Exercise — Restate the data below word for word, omitting pictures.

Records provided —
● ● ● ● ● ● ●
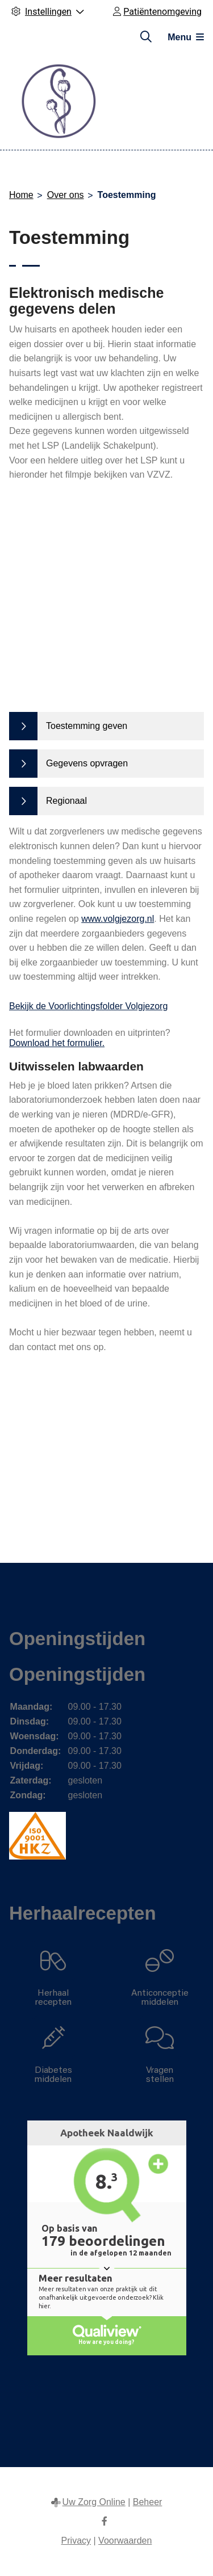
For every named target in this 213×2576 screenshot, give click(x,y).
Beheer (147, 2502)
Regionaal (66, 801)
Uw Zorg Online (94, 2502)
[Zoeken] (145, 36)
● ● ● ● ● ● ●
Output for this task —
For every named target in this 213×2576 screenshot, give click(x,y).
Beheer (147, 2502)
Regionaal (66, 801)
Uw Zorg Online (94, 2502)
[Zoeken] (145, 36)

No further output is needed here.